● What you will do
Only the lines below from the one that contains "VKSU MCA Semester-4 Result" through the one that contains "Soft Launching NCC" should appear in your answer, exact and without pictures.
------------------------
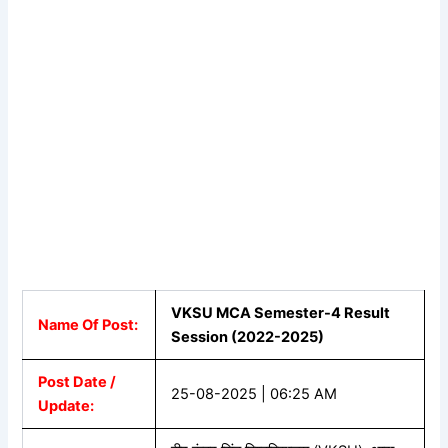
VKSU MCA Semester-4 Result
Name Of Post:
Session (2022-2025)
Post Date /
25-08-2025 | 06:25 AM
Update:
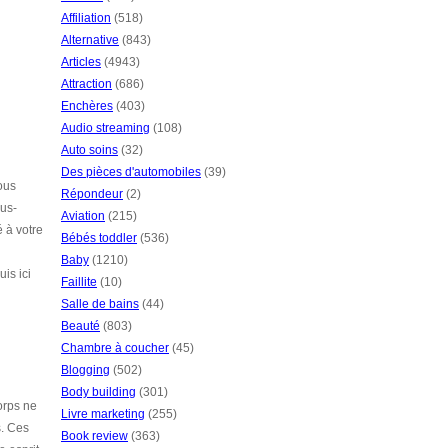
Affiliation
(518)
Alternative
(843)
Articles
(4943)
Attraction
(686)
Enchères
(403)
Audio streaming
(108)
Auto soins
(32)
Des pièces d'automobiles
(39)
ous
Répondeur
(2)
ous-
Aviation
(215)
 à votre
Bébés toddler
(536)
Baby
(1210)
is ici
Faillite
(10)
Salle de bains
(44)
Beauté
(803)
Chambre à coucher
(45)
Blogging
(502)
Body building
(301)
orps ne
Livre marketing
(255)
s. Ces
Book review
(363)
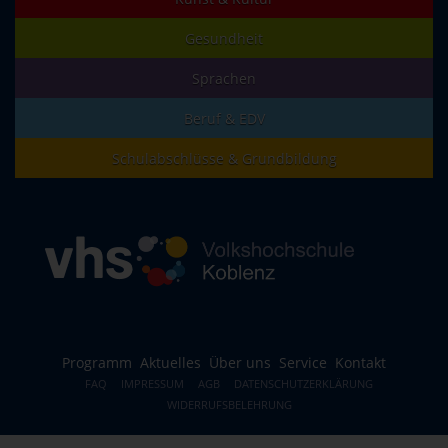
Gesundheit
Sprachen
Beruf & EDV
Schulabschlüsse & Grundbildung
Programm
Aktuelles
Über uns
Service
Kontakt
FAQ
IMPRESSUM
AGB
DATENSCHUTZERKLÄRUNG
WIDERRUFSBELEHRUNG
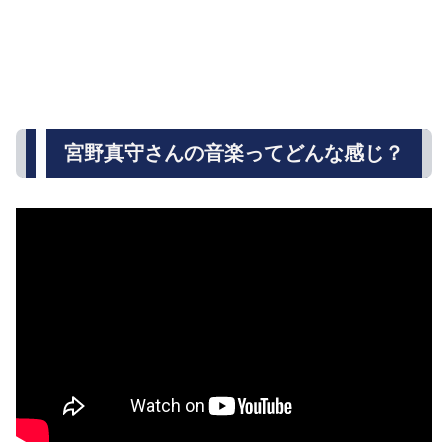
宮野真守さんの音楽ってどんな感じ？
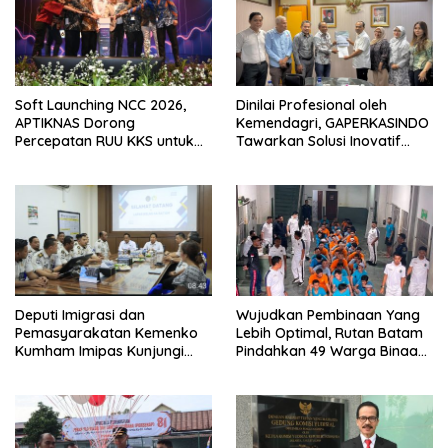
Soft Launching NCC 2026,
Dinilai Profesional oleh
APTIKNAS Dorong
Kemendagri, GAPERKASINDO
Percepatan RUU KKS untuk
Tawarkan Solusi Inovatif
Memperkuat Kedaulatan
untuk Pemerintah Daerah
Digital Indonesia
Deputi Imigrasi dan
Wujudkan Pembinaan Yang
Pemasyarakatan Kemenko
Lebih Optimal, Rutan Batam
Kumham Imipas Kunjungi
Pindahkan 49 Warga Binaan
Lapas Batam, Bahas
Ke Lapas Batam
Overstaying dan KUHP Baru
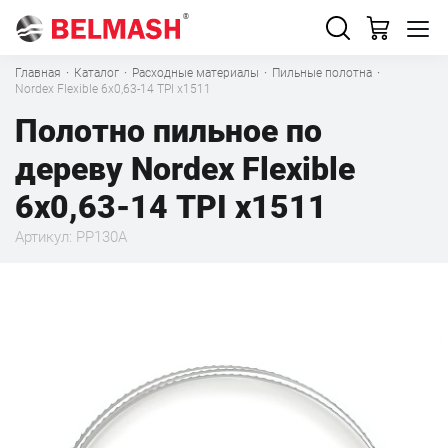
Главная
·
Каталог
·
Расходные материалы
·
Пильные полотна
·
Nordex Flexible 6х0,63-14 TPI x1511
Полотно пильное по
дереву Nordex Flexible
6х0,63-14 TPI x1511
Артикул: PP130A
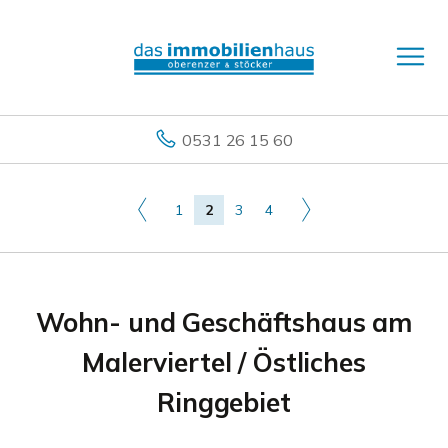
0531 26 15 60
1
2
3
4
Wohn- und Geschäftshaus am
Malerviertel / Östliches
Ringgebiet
------------------------
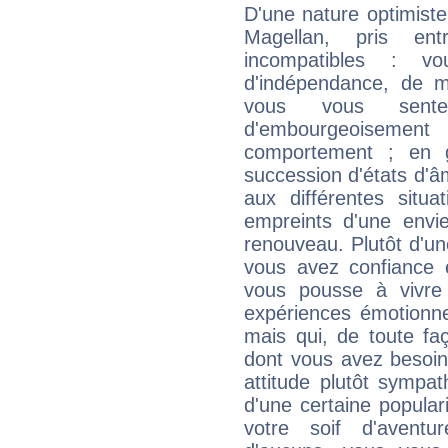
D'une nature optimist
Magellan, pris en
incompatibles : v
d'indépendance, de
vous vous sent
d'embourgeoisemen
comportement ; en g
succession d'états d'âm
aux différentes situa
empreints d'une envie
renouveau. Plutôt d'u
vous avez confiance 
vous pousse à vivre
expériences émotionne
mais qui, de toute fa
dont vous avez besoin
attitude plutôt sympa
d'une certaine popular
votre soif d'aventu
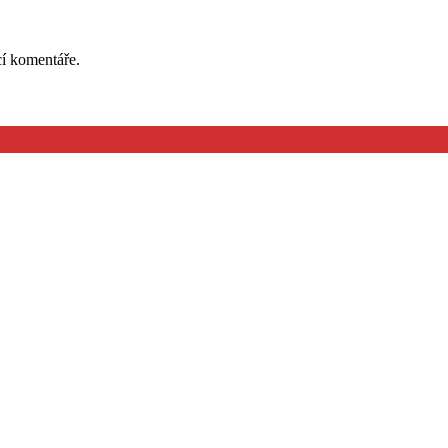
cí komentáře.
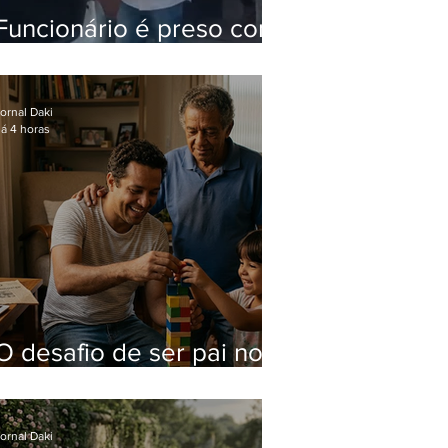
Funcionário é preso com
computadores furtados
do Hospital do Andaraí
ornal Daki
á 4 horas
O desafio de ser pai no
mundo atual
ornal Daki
------------------------
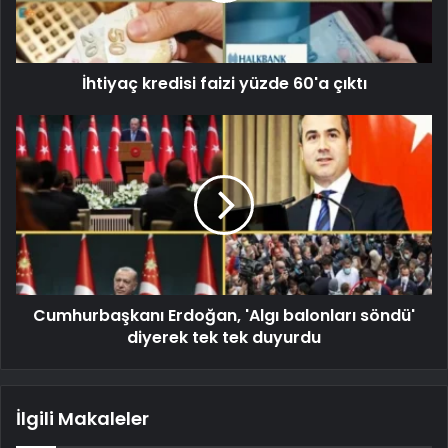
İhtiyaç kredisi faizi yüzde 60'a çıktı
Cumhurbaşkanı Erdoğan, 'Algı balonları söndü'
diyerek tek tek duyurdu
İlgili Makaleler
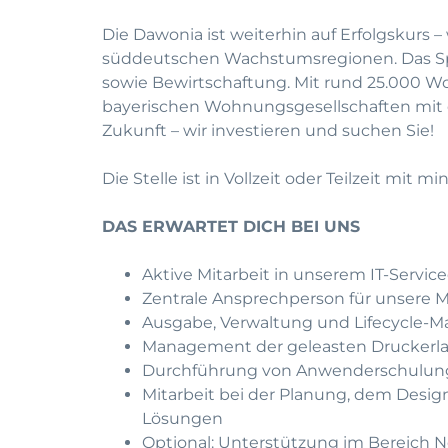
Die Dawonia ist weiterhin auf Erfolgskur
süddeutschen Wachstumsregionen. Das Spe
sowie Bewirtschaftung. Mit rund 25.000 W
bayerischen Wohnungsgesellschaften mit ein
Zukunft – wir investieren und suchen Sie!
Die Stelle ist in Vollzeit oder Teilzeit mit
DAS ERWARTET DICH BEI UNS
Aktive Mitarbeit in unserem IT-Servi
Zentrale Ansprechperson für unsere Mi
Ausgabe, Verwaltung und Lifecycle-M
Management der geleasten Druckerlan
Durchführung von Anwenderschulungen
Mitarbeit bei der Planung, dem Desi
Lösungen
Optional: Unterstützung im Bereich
------------------------
● Exercise response
VKSU MCA Semester-4 Result
Name Of Post:
Session (2022-2025)
Post Date /
25-08-2025 | 06:25 AM
Update:
Affiliation
(518)
Alternative
(843)
Articles
(4943)
Attraction
(686)
Enchères
(403)
Audio streaming
(108)
Auto soins
(32)
Des pièces d'automobiles
(39)
ous
Répondeur
(2)
ous-
Aviation
(215)
 à votre
Bébés toddler
(536)
Baby
(1210)
is ici
Faillite
(10)
Salle de bains
(44)
Beauté
(803)
Chambre à coucher
(45)
Blogging
(502)
Body building
(301)
orps ne
Livre marketing
(255)
s. Ces
Book review
(363)
Gesundheit
Sprachen
Beruf & EDV
Schulabschlüsse & Grundbildung
Programm
Aktuelles
Über uns
Service
Kontakt
FAQ
IMPRESSUM
AGB
DATENSCHUTZERKLÄRUNG
WIDERRUFSBELEHRUNG
宮野真守さんの音楽ってどんな感じ？
Soft Launching NCC 2026,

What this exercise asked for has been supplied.